----- The input -----

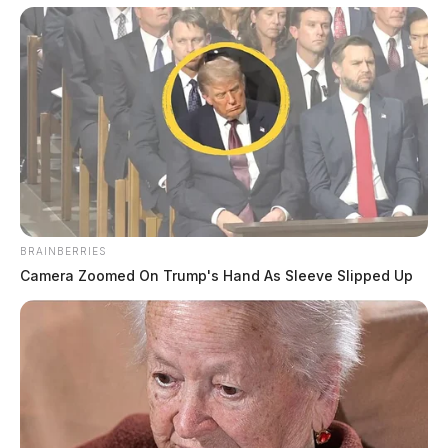
with the ordered restitution, she has been permanently
barred from holding any public office.
BRAINBERRIES
Tap to see Image
Camera Zoomed On Trump's Hand As Sleeve Slipped Up
THE GUARDIAN
The Scioto Valley Guardian is the #1 local news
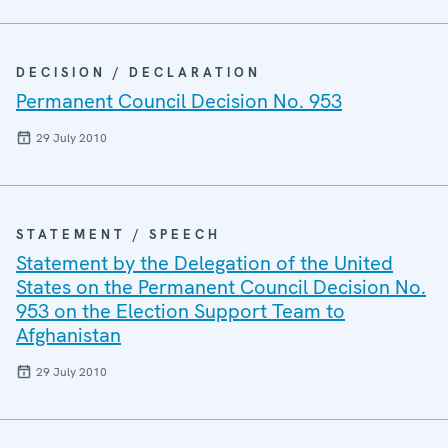
DECISION / DECLARATION
Permanent Council Decision No. 953
29 July 2010
STATEMENT / SPEECH
Statement by the Delegation of the United
States on the Permanent Council Decision No.
953 on the Election Support Team to
Afghanistan
29 July 2010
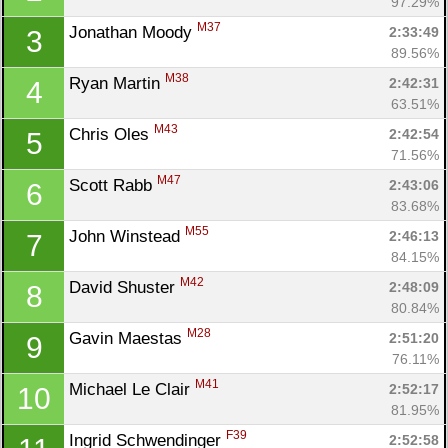
97.29%
M37
Jonathan Moody 
2:33:49
3
89.56%
M38
Ryan Martin 
2:42:31
4
63.51%
M43
Chris Oles 
2:42:54
5
71.56%
M47
Scott Rabb 
2:43:06
6
83.68%
M55
John Winstead 
2:46:13
7
84.15%
M42
David Shuster 
2:48:09
8
80.84%
M28
Gavin Maestas 
2:51:20
9
76.11%
M41
Michael Le Clair 
2:52:17
10
81.95%
F39
Ingrid Schwendinger 
2:52:58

-----

Repeat each entry precisely as it appears. Leave the pictures out.

with the ordered restitution, she has been permanently
barred from holding any public office.
BRAINBERRIES
Tap to see Image
Camera Zoomed On Trump's Hand As Sleeve Slipped Up
THE GUARDIAN
The Scioto Valley Guardian is the #1 local news
DECISION / DECLARATION
Permanent Council Decision No. 953
29 July 2010
STATEMENT / SPEECH
Statement by the Delegation of the United
States on the Permanent Council Decision No.
953 on the Election Support Team to
Afghanistan
29 July 2010
97.29%
M37
Jonathan Moody 
2:33:49
3
89.56%
M38
Ryan Martin 
2:42:31
4
63.51%
M43
Chris Oles 
2:42:54
5
71.56%
M47
Scott Rabb 
2:43:06
6
83.68%
M55
John Winstead 
2:46:13
7
84.15%
M42
David Shuster 
2:48:09
8
80.84%
M28
Gavin Maestas 
2:51:20
9
76.11%
M41
Michael Le Clair 
2:52:17
10
81.95%
F39
Ingrid Schwendinger 
2:52:58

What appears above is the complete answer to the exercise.